Neither this announcement nor anything contained herein shall form the basis of, or be relied upon in connection with, any offer or commitment whatsoever in any jurisdiction. Any offer to acquire shares pursuant to the offering will be made pursuant to, and any investor should make its investment decision solely on the basis of the information that is contained in, the international offering memorandum (the “International Offering Memorandum”) published by Fertiglobe plc in connection with the admission of its ordinary shares to trading on the Abu Dhabi Securities Exchange (“ADX”). The International Offering Memorandum is addressed only to certain qualified institutional investors located within certain jurisdictions and is in compliance with the laws and regulations of such jurisdictions.
- Fertiglobe’s initial public offering priced at AED 2.55, resulting in gross proceeds of approximately $795 million (AED 2.9 billion) following strong demand from international, regional and local investors
- Total gross demand for the IPO amounted to over $17.4 billion (AED 64.0 billion), implying an oversubscription level of 22 times in aggregate, and 32 times for the Qualified Investor tranche excluding cornerstone investors
- The IPO of Fertiglobe will be the third largest ever on the Abu Dhabi Securities Exchange and implies a market capitalization of approximately $5.8 billion (AED 21.2 billion)

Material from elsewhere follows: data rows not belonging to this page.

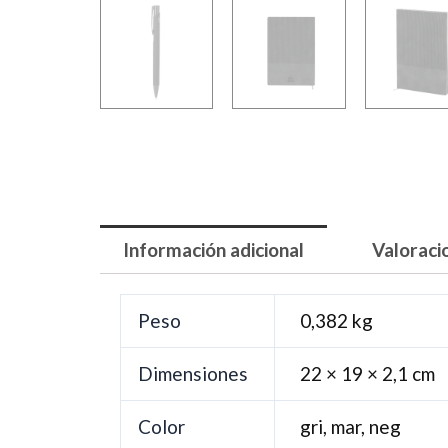
Información adicional
Valoraci
Peso
0,382 kg
Dimensiones
22 × 19 × 2,1 cm
Color
gri, mar, neg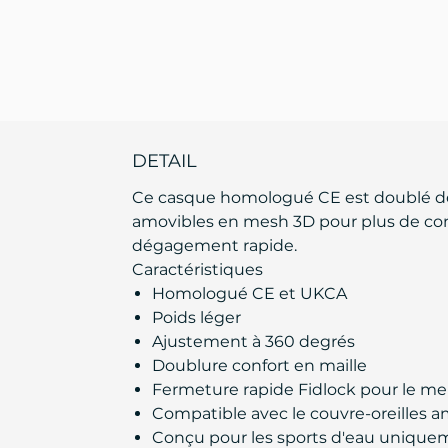
DETAIL
Ce casque homologué CE est doublé de 
amovibles en mesh 3D pour plus de confor
dégagement rapide.
Caractéristiques
Homologué CE et UKCA
Poids léger
Ajustement à 360 degrés
Doublure confort en maille
Fermeture rapide Fidlock pour le m
Compatible avec le couvre-oreilles am
Conçu pour les sports d'eau unique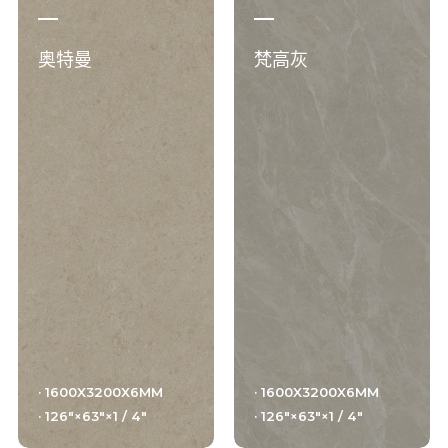
奥特曼
梵高灰
· 1600X3200X6MM
· 1600X3200X6MM
· 126"×63"×1 / 4"
· 126"×63"×1 / 4"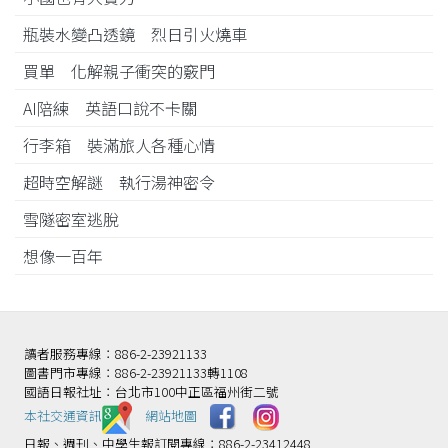
瓶裝水變凸透鏡 烈日引火燒車
買單 化解親子衝突的竅門
AI陪練 英語口說不卡關
行李箱 裝滿旅人各種心情
超時空解謎 執行湯神密令
雪隧密室逃脫
想像一百年
讀者服務專線：886-2-23921133
圖書門市專線：886-2-23921133轉1108
國語日報社址：台北市100中正區福州街二號
本社交通資訊️
網站地圖
日報、週刊、中學生報訂閱專線：886-2-23412448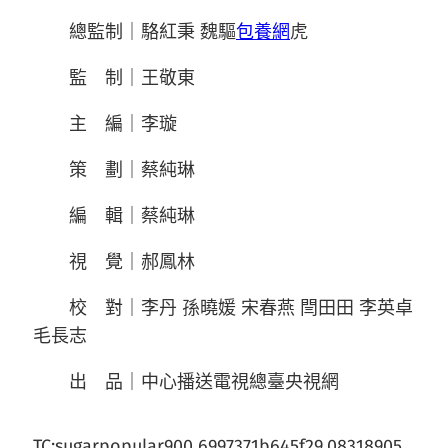
總監制｜駱紅秉 魏驅
包養網
虎
監 制｜王敬東
主 編｜李璇
策 劃｜蔡純琳
編 輯｜蔡純琳
視 覺｜郝鳳林
校 對｜李丹 孫曉媛 宋春燕 閆田田 李英卓
毛長志
出 品｜中心播送電視總臺央視網
TC:sugarpopular900 6997371b645f29.08318905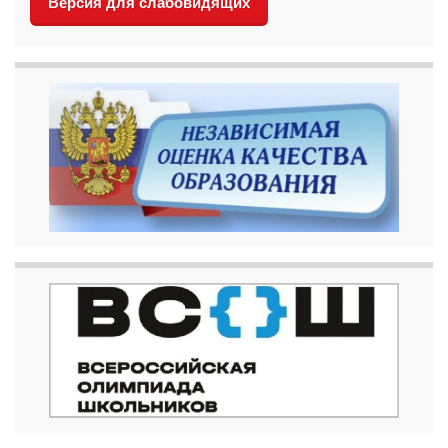
Версия для слабовидящих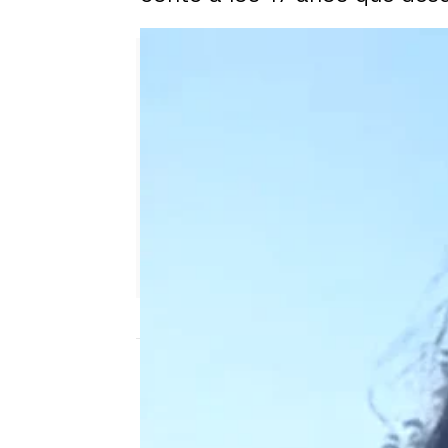
Isabel Domínguez
Publicado:
14 de septiembre de 2023, 14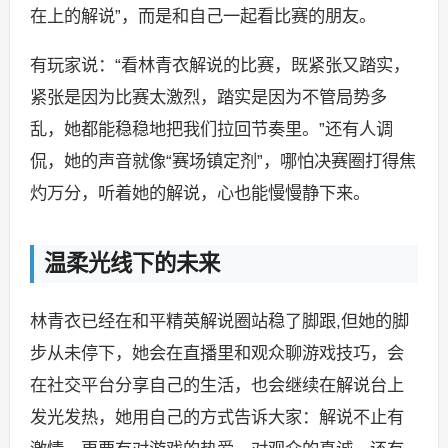
在上的解说”，而是和自己一起看比赛的朋友。
有玩家说：“看林青衣解说的比赛，既紧张又踏实，
紧张是因为比赛太激烈，踏实是因为不管局势多
乱，她都能稳稳地把我们拉回节奏里。”还有人调
侃，她的声音就像“赛场镇定剂”，哪怕决赛圈打得焦
灼万分，听着她的解说，心也能慢慢静下来。
温柔光线下的未来
林青衣已经在和平精英解说圈站稳了脚跟,但她的脚
步从未停下，她会在直播里和观众聊游戏技巧，会
在社交平台分享自己的生活，也会继续在解说台上
发光发热，她用自己的方式告诉大家：解说不止有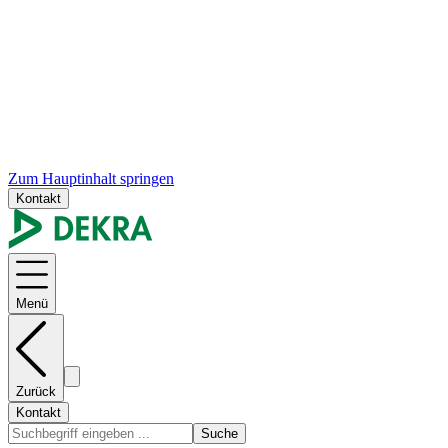
Zum Hauptinhalt springen
Kontakt
Menü
Zurück
Kontakt
Suche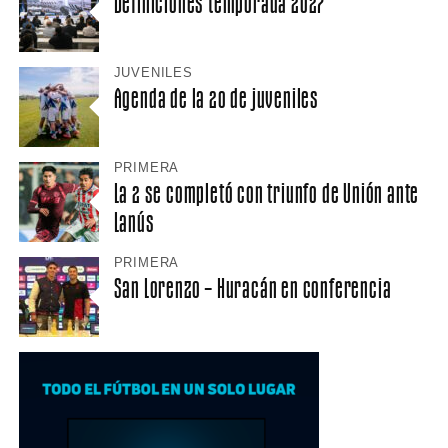
Definiciones temporada 2027
JUVENILES
Agenda de la 20 de juveniles
PRIMERA
La 2 se completó con triunfo de Unión ante
Lanús
PRIMERA
San Lorenzo – Huracán en conferencia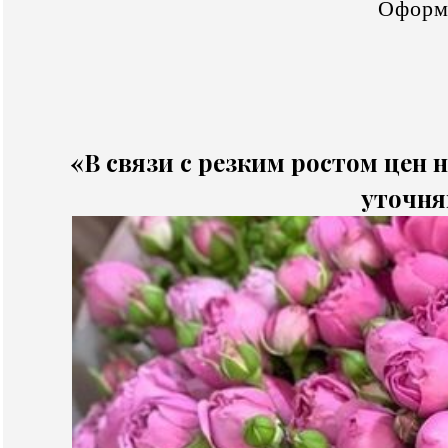
Оформ
«В связи с резким ростом цен н
уточня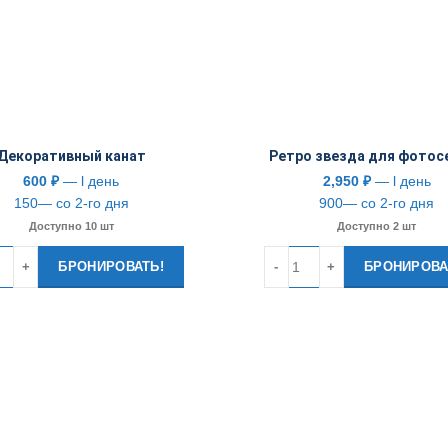
Декоративный канат
Ретро звезда для фотос
600
₽
— l день
2,950
₽
— l день
150— со 2-го дня
900— со 2-го дня
Доступно 10 шт
Доступно 2 шт
тво
Количество
БРОНИРОВАТЬ!
БРОНИРОВА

OCI N.V. (Euronext: OCI), Abu Dhabi National Oil Company (“ADNOC”) and Fertiglobe plc (“Fertiglobe” or the “Company”) today announced the successful completion of Fertiglobe’s IPO bookbuilding process, and the final offer price of its initial public offering (“IPO” or the “Offering”).
The price for the offering has been set at AED 2.55 per ordinary share (the “Final Offer Price”) and the offering size confirmed at 1,145,582,011 ordinary shares (“Offer Shares”), equivalent to 13.8% of Fertiglobe’s total issued share capital, with the price range having previously been set at AED 2.45 to AED 2.65 per ordinary share. The Final Offer Price was set in the middle of the range by the Selling Shareholders, with the objective of providing an attractive investment opportunity for new shareholders.
The Offering will result in gross proceeds of over $795 million (AED 2.9 billion), upon settlement on the Abu Dhabi Securities Exchange (“ADX”). Based on the Final Offer Price, Fertiglobe’s market capitalization upon listing is expected to be approximately $5.8 billion (AED 21.2 billion).
The Offering saw significant demand from qualified international, regional and local institutional investors and from retail investors in the UAE and the region and closed multiple times oversubscribed. Total gross demand for the IPO amounted to over $17.4 billion, implying an oversubscription level of 22 times in aggregate, and 32 times for the Qualified Investor tranche excluding cornerstone investors.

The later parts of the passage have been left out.